We Need to Learn to Live in the Paradoxical State of Weeping and Rejoicing
April 9, 2019
by Blaire Ostler
Submitted to Affirmation following The Church of Jesus Christ of Latter-day Saint’s reversal of their November 2015 policy changes that prohibited children of LGBTQ parents from being blessed and baptized and characterized members of the church entering into same-sex marriages as apostates. These changes became known within the LGBTQ Mormon community as the “exclusion policy,” “policy of exclusion,” or “PoX.” The day after the reversal of this policy was announced, Nathan Kitchen, President of Affirmation, invited anyone willing to and share their authentic feelings and all their stories of grief, anger, relief, sadness, happiness, confusion, whatever they may be that surround the rescinding this policy. “As President of Affirmation, I want to be sure Affirmation does not hide you or your stories as we move forward,” wrote Kitchen in his invitation. If you have reactions or a story to share about the reversal of the exclusion policy, please send to [email protected]. You can also read other stories and reactions to the reversal of the exclusion policy.
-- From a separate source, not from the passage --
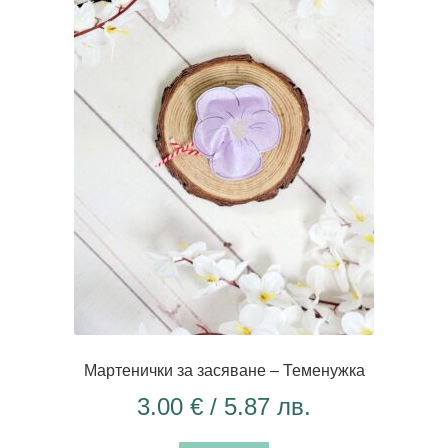
Мартенички за засяване – Теменужка
3.00
€
/ 5.87 лв.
Within regards to the most recent policy changes, there are some things I’d like you to know.
Please know that queer folks have been deeply injured by the Policy of Exclusion (POX) and so far as I’m concerned queer folks can take all the time we need in processing these most recent changes. These policies aren’t just theory or tangential for us. They are lived experiences for us and our children.
Please know, for some queer folks, this is a textbook abusive relationship. The abuser hits you, then they do something remorseful. They hit you again a few days later, then do something remorseful. Round and round we go. The queer community is experiencing whiplash. Allies, please be sensitive that when you celebrate the remorse of our abuser (which isn’t inherently wrong in and of itself) it feels like you forgot we are still healing from the last time they hit us.
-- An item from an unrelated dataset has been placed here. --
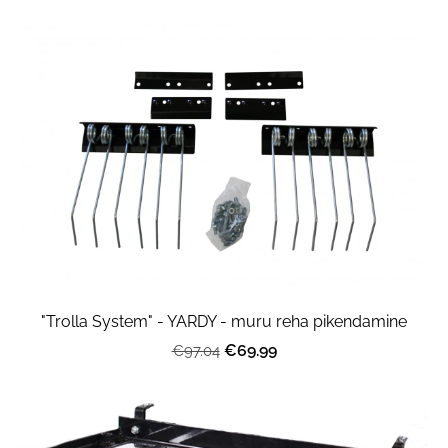
"Trolla System" - YARDY - muru reha pikendamine
€69.99
€97.04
Please know you don’t get to tell a victim of abuse when it’s time to forgive, move on, and celebrate. We will do that when we are ready, and each of us will do that differently. That pain and trauma don’t just disappear with a policy change, or even an apology (which still has not happened).
Please know I stand firmly that queer folks who have been excommunicated and/or disciplined for LGBTQ+ issues should have their excommunication repealed and issued a full reinstatement. I think the children who had to have their baby blessings and baptisms canceled should be issued an apology. Yes, I think the brethren, as stewards of the Church, should apologize to the children affected by the POX.
Please know we need to learn to live in the paradoxical state of weeping and rejoicing (Romans 12:15). We are allowed a full range of emotions. You are allowed to feel anger, frustration, joy, elation, pain, sorrow, hope, skepticism, faith, and forgiveness. I am feeling all these emotions at this very moment, and they are not mutually exclusive.
Please know this policy still does not address concerns of gender. Trans men and all women (queer, straight, cis, trans, intersex, or otherwise) are still denied full participation in these rituals. Until all genders are ordained, our rituals will continue to be exclusionary even beyond the queer community and the POX.
Please know I celebrate this drop in the bucket, because that’s how buckets get filled. Change tends to be slow and painful for those of us that had to fight for every drop. Activism doesn’t come with a gold star for the activists who made it possible. Some will despise and ridicule us for our work to stop the abuse and then in the same breath praise the abuser who finally listened to us. Activism isn’t about popularity. It’s about filling the bucket with each essential drop even though people will despise you for it. I celebrate this drop with you, because this was our drop. It was our queer activism that made this specific drop possible.
Please know that overall these are good changes. This paves the groundwork for further improvement, if only in potential. It’s a step in the right direction. So far as these changes are laying the foundation for more inclusion, I support them.
As for the Church and its leaders, please know, that I thank you for listening. You did the right thing and I applaud your willingness to reverse these policies. But please, don’t hit me again. Don’t take advantage of my willingness to reconcile with you as an opportunity to hit me again.